Hauling manure up the hill
I brought the cows in every morning to be milked. I became familiar with every one of them - Malinka was rebellious, obstinate, and also my favorite. I picked apples and sorted potatoes. I drove fence posts. But my favorite work - the thing that became my specialty - was working the seed machine in the mill. Here is my tale: I’d carry hundred pound bags of seed and deposit them into a big blue machine. I pushed levers, fiddled with filters, and out the other side came pure, delicious grain. It felt good to run my hand through my work product.
Bolotovo taught me about another kind of food. Milk that was in an udder an hour ago. Apples that came from a tree you could point to, raspberries from the field where you just led the cows. Chomping on a carrot pulled from a pile in the silo while sorting potatos.
The farm taught me that food is slaughtering a cow that had injured herself, after the vet tells you there’s no hope. And eating her liver in solemn silence. Seeing the farm puppies play tug of war with her tail the following morning. And the following night, cooking her ribs on an open fire and ripping them apart with your teeth.

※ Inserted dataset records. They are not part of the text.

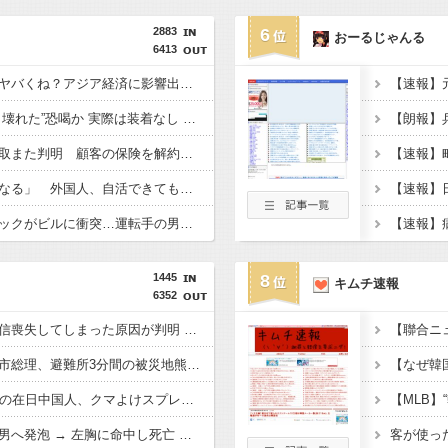
2883
6
おーるじゃんる
6413
アメリカ「日本の円安ヤバくね？アジア経済に影響出るし。」
【東京】“インプラント壊れた”恐喝か 実際は装着なし 55歳男逮捕「100件で4000万円得た」
【ソニー生命】金銭詐取また判明 顧客の保険を解約させ遊興費などに
「日本で働く意欲なくなる」 外国人、自活できても新要件「届かない」…永住許可厳格化で「日本離れ」か
【京都】走行中のトラックがビルに衝突…運転手の男性が意識不明の重体 宇治市
1445
8
キムチ速報
6352
【悲報】若年男性が自信喪失してしまった原因が判明 → ………
【悲報】共同通信「高市総理、避難所3分間の被災地熊本視察動画に批判！」 → 内閣報道官「避難所視察は51分間！大変な状況の中で、1時間近く受け入れていただき、感謝！」
【新宿強盗未遂】18歳の在日中国人、クマよけスプレー強盗指示の疑いで逮捕 → なお、他の複数の窃盗事件などにも関与していると見られる ………
【悲報】警察官、刃物男へ発泡 → 左胸に命中し死亡 → ﾈｯﾄ「手足を狙え」「過剰防衛だ」と批判の声…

Years later, there is one moment I remember most clearly from my time there. One early morning, after bringing in the cows more quickly than usual, I had some time to spare. So I climbed up onto a hay bale and I watched the sunrise. My body was stiff in the frigid early morning, and the warmth from the sun felt amazing. I felt amazing. I thought to myself, I could just stay here. I could live this life.
Instead, I left Bolotovo as the first snows were coming in. I went east along the Trans-Siberian.
I still sometimes imagine the world in which I’d stayed, and what that world is like.